▸ **INPUT RECORDS**
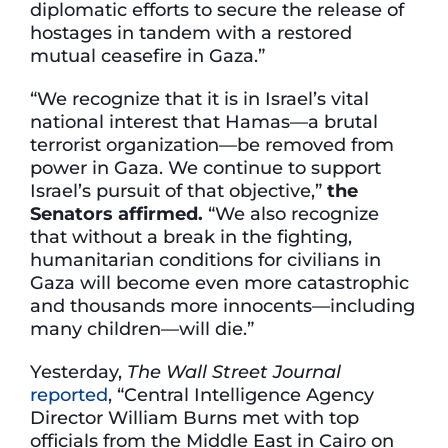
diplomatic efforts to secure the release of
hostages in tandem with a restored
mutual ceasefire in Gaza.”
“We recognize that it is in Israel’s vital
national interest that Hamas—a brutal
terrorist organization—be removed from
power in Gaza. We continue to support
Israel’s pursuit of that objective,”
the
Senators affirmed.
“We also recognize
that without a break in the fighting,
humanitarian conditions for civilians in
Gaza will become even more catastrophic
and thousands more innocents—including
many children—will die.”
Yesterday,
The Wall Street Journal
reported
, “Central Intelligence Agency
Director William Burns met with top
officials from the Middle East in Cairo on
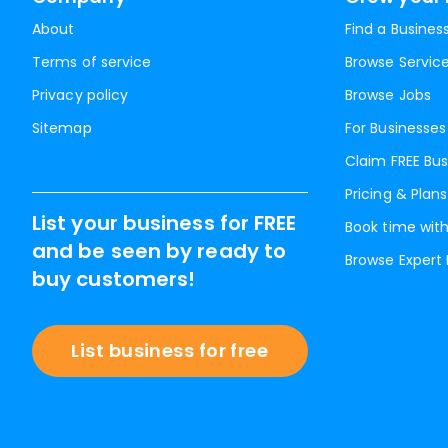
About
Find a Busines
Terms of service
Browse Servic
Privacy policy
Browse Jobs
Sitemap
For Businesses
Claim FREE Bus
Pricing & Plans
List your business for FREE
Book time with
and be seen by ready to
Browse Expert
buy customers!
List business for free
---
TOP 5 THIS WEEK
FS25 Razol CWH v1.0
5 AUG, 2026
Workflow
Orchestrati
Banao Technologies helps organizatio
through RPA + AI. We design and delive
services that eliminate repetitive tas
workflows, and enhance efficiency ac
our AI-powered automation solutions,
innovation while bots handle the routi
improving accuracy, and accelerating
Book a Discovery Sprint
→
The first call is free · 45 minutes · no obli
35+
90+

▸ **WHAT TO DO**
Once the line with "terrorist organization—be removed from" is found above, print it and every line after it through the line with "List business for free", exactly. Pictures stay out.

▸ **COMPLETED EXERCISE**
terrorist organization—be removed from
power in Gaza. We continue to support
Israel’s pursuit of that objective,”
the
Senators affirmed.
“We also recognize
that without a break in the fighting,
humanitarian conditions for civilians in
Gaza will become even more catastrophic
and thousands more innocents—including
many children—will die.”
Yesterday,
The Wall Street Journal
reported
, “Central Intelligence Agency
Director William Burns met with top
officials from the Middle East in Cairo on
About
Find a Busines
Terms of service
Browse Servic
Privacy policy
Browse Jobs
Sitemap
For Businesses
Claim FREE Bus
Pricing & Plans
List your business for FREE
Book time with
and be seen by ready to
Browse Expert
buy customers!
List business for free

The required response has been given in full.